UNA IRONICA RELECTURA DE LOS EVANGELIOS
Hernán Rivera Letelier es uno de los más talentosos y destacados escritores chilenos de la actualidad. Nacido en Talca, Chile, en 1950, obtuvo el tan merecido reconocimiento internacional de público y crítica, con su novela «La Reina Isabel cantaba rancheras», la cual fue galardonada con el premio del Consejo Nacional del Libro y la Lectura en 1994.
La premiada obra es una de las de más vasta difusión de la narrativa chilena reciente. Tan sólo dos años después, también fue galardonado otro libro del autor: «Himno del ángel parado en una pata».
Rivera Letelier también publicó: «Fatamorgana de amor con banda de música» (1998), que obtuvo el Premio Municipal de Novela, «Donde mueren los valientes»(1999), «Los trenes se van al purgatorio»(2000), «Santa María de las flores negras»(2002), «Canción para caminar sobre las aguas»(2004), «Romance del duende que me escribe las novelas» (2005) , «El fantasista»(2006), » Mi nombre es Malarrosa»(2008), y «La contadora de películas»(2009).

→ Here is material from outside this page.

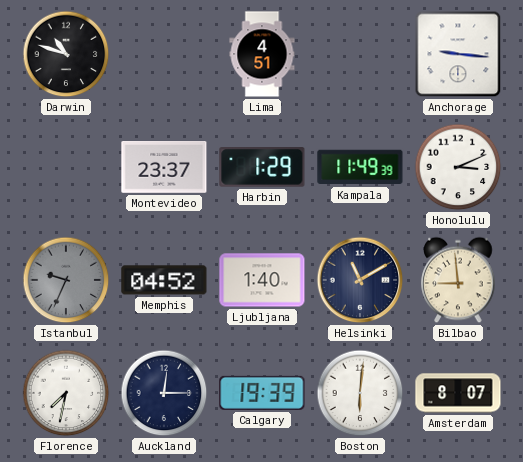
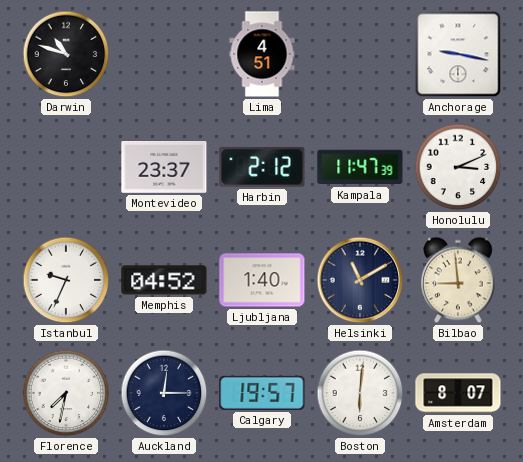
Anchorage: 9:16 -> 9:17
Harbin: 1:29 -> 2:12
Kampala: 11:49 -> 11:47
Istanbul dial: grey -> white
Calgary: 19:39 -> 19:57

En el año 2001, Hernán Rivera Letelier fue designado Caballero de la Orden de las Artes y las Letras, por el Ministerio de Cultura de Francia.
En «El arte de la resurrección», el autor retoma sus locaciones geográficas más transitadas, en los que se crió y aprendió. La novela está ambientada a principios de la década del cuarenta, en los inhóspitos parajes del desierto chileno y sus oficinas salitreras, algunas de las cuales el escritor conoció como trabajador.
Esos duros parajes, en los cuales la gente está condenada a vivir miserablemente, en un clima hostil y crónicamente enfermos por la contaminación del polvo y la cal de las minas, interactúa un curioso personaje, mezcla de predicador, embaucador y demente.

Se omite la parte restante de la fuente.